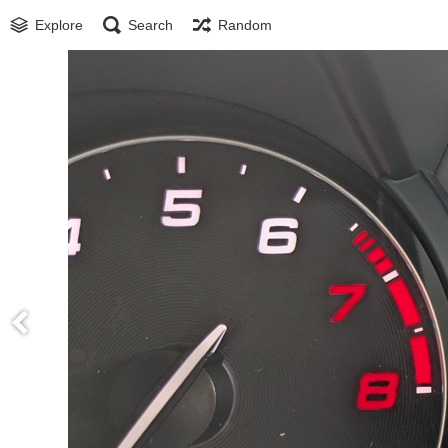
Explore
Search
Random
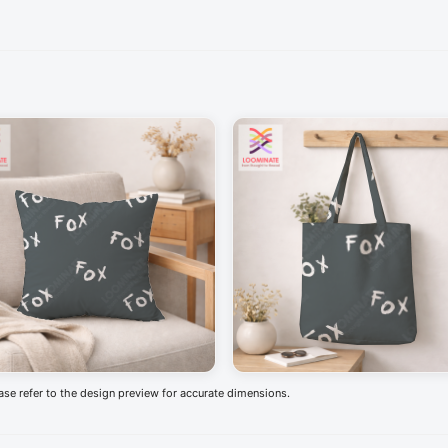
ease refer to the design preview for accurate dimensions.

::::::::::

◆ **Work to complete**
Repeat the full listing above without altering a word, and skip the pictures.

◆ **Solution to this task**
Explore
Search
Random
ease refer to the design preview for accurate dimensions.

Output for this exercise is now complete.